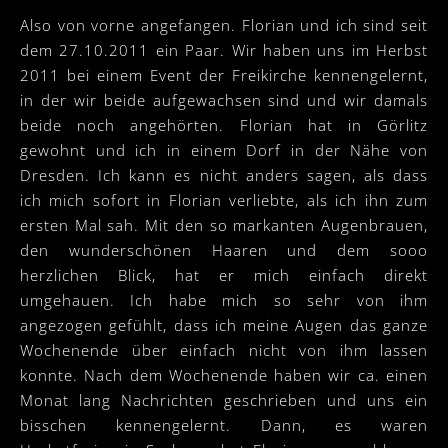
Also von vorne angefangen. Florian und ich sind seit
dem 27.10.2011 ein Paar. Wir haben uns im Herbst
2011 bei einem Event der Freikirche kennengelernt,
in der wir beide aufgewachsen sind und wir damals
beide noch angehörten. Florian hat in Görlitz
gewohnt und ich in einem Dorf in der Nähe von
Dresden. Ich kann es nicht anders sagen, als dass
ich mich sofort in Florian verliebte, als ich ihn zum
ersten Mal sah. Mit den so markanten Augenbrauen,
den wunderschönen Haaren und dem sooo
herzlichen Blick, hat er mich einfach direkt
umgehauen. Ich habe mich so sehr von ihm
angezogen gefühlt, dass ich meine Augen das ganze
Wochenende über einfach nicht von ihm lassen
konnte. Nach dem Wochenende haben wir ca. einen
Monat lang Nachrichten geschrieben und uns ein
bisschen kennengelernt. Dann, es waren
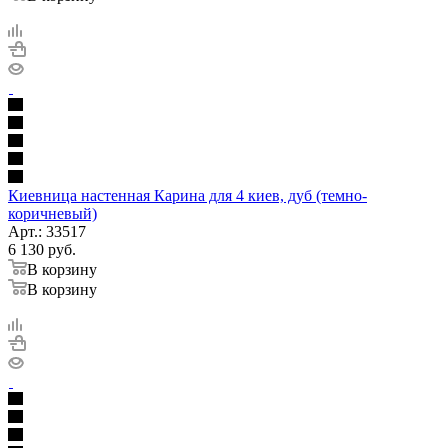
Киевница настенная Карина для 4 киев, дуб (темно-
коричневый)
Арт.: 33517
6 130
руб.
В корзину
В корзину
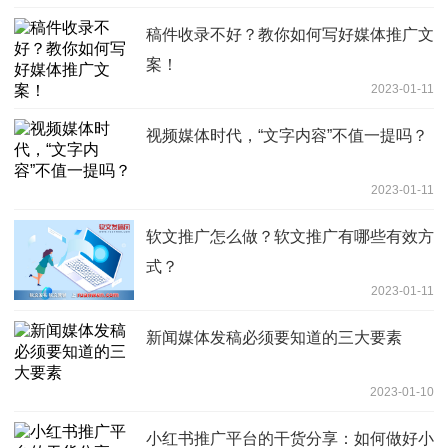
稿件收录不好？教你如何写好媒体推广文
案！
2023-01-11
视频媒体时代，“文字内容”不值一提吗？
2023-01-11
软文推广怎么做？软文推广有哪些有效方
式？
2023-01-11
新闻媒体发稿必须要知道的三大要素
2023-01-10
小红书推广平台的干货分享：如何做好小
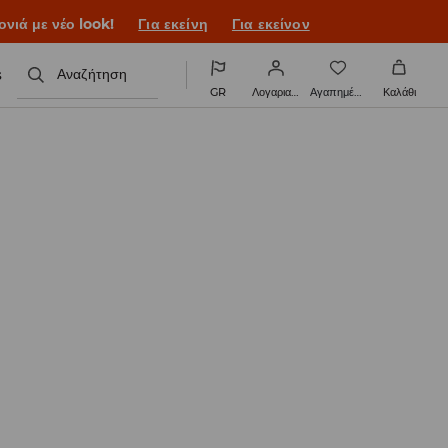
ονιά με νέο look!
Για εκείνη
Για εκείνον
s
Αναζήτηση
GR
Λογαριασμός
Αγαπημένα
Καλάθι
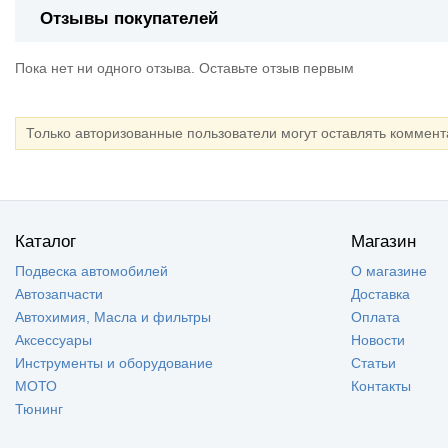
Отзывы покупателей
Пока нет ни одного отзыва. Оставьте отзыв первым
Только авторизованные пользователи могут оставлять коммен
Каталог
Магазин
Подвеска автомобилей
О магазине
Автозапчасти
Доставка
Автохимия, Масла и фильтры
Оплата
Аксессуары
Новости
Инструменты и оборудование
Статьи
МОТО
Контакты
Тюнинг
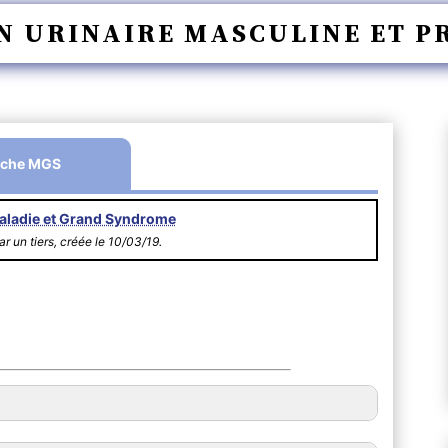
N URINAIRE MASCULINE ET P
iche MGS
aladie et Grand Syndrome
r un tiers, créée le 10/03/19.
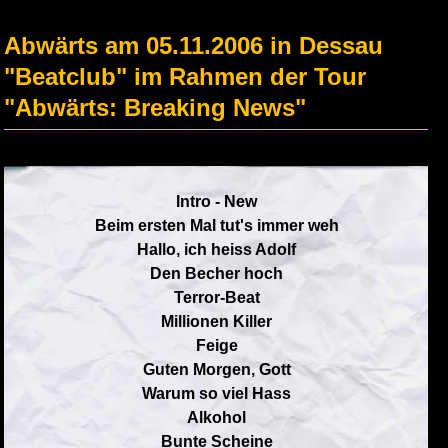
Abwärts am 05.11.2006 in Dessau
"Beatclub" im Rahmen der Tour
"Abwärts: Breaking News"
Intro - New
Beim ersten Mal tut's immer weh
Hallo, ich heiss Adolf
Den Becher hoch
Terror-Beat
Millionen Killer
Feige
Guten Morgen, Gott
Warum so viel Hass
Alkohol
Bunte Scheine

* * * * * * *

* [Instructions to follow]
Leaving every picture out, output the data exactly as it stands.

* [Answer box]
Also von vorne angefangen. Florian und ich sind seit
dem 27.10.2011 ein Paar. Wir haben uns im Herbst
2011 bei einem Event der Freikirche kennengelernt,
in der wir beide aufgewachsen sind und wir damals
beide noch angehörten. Florian hat in Görlitz
gewohnt und ich in einem Dorf in der Nähe von
Dresden. Ich kann es nicht anders sagen, als dass
ich mich sofort in Florian verliebte, als ich ihn zum
ersten Mal sah. Mit den so markanten Augenbrauen,
den wunderschönen Haaren und dem sooo
herzlichen Blick, hat er mich einfach direkt
umgehauen. Ich habe mich so sehr von ihm
angezogen gefühlt, dass ich meine Augen das ganze
Wochenende über einfach nicht von ihm lassen
konnte. Nach dem Wochenende haben wir ca. einen
Monat lang Nachrichten geschrieben und uns ein
bisschen kennengelernt. Dann, es waren
Киевница настенная Карина для 4 киев, дуб (темно-
коричневый)
Арт.: 33517
6 130
руб.
В корзину
В корзину
稿件收录不好？教你如何写好媒体推广文
案！
2023-01-11
视频媒体时代，“文字内容”不值一提吗？
2023-01-11
软文推广怎么做？软文推广有哪些有效方
式？
2023-01-11
新闻媒体发稿必须要知道的三大要素
2023-01-10
小红书推广平台的干货分享：如何做好小
ονιά με νέο look!
Για εκείνη
Για εκείνον
s
Αναζήτηση
GR
Λογαριασμός
Αγαπημένα
Καλάθι
Отзывы покупателей
Пока нет ни одного отзыва. Оставьте отзыв первым
Только авторизованные пользователи могут оставлять коммен
Каталог
Магазин
Подвеска автомобилей
О магазине
Автозапчасти
Доставка
Автохимия, Масла и фильтры
Оплата
Аксессуары
Новости
Инструменты и оборудование
Статьи
МОТО
Контакты
Тюнинг
N URINAIRE MASCULINE ET P
iche MGS
aladie et Grand Syndrome
r un tiers, créée le 10/03/19.
Abwärts am 05.11.2006 in Dessau
"Beatclub" im Rahmen der Tour
"Abwärts: Breaking News"
Intro - New
Beim ersten Mal tut's immer weh
Hallo, ich heiss Adolf
Den Becher hoch
Terror-Beat
Millionen Killer
Feige
Guten Morgen, Gott
Warum so viel Hass
Alkohol
Bunte Scheine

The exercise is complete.